Democrats in New Jersey are being accused of trying to mandate DEI instruction for students who are homeschooled because parents want to escape the state’s mandated brainwashing.
In an article for The Daily Economy, Corey DeAngelis said that there is more than meets the eye to some proposed state legislation.
DeAngelis said Assembly Bill 5825, which purports to ensure “oversight of home education programs,” is actually “a power grab that threatens the very foundation of parental rights.”
“The parent or guardian shall submit a copy of the curriculum that will be utilized in the home education program, which shall be aligned with the New Jersey Student Learning Standards,” the bill reads.

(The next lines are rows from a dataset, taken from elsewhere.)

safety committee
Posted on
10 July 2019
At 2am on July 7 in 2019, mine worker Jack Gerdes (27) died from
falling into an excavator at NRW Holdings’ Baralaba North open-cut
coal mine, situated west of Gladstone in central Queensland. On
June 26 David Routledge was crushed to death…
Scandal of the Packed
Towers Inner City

The catch, he noted, was that diversity, equity, and inclusion curriculum is as integral a part of state standards as reading, writing and arithmetic.
Assembly Bill 5796 calls for a child who is homeschooled to be inspected annually by an official of the school district in which that child’s family lives and undergo “a general health and wellness check.” The bill says the individual inspecting the child should be a counselor, social worker, or nurse.
DeAngelis said that putting parents under the thumb of the very educators they have sought to distance themselves from is an attempt to drag “homeschoolers into the same ideological quagmire they sought to avoid.”
“Parents who’ve chosen to educate children independently often do so to avoid the heavily political worldviews imposed in government classrooms. By effectively compelling homeschooling families to parrot political narratives on race, gender, and identity, such mandates confirm the odd ownership many Democrats feel over people’s kids,” he wrote.
Tethering homeschooling families to the schools they fled suggests New Jersey Democrats believe “government school administrators, not parents, hold ultimate authority over a child’s upbringing.”
“The Democrats are inserting the government as a wedge between children and their families,” DeAngelis wrote.
Will Estrada, senior counsel at the Homeschool Legal Defense Association, said to Reason that no states force homeschoolers to align with public school curriculum.
He noted that the curriculum imposed by a state is often the reason parents opt for homeschooling.
Estrada also said that “public schools are there to educate children enrolled in the public school, not to do health and wellness checks on children in the community at large.”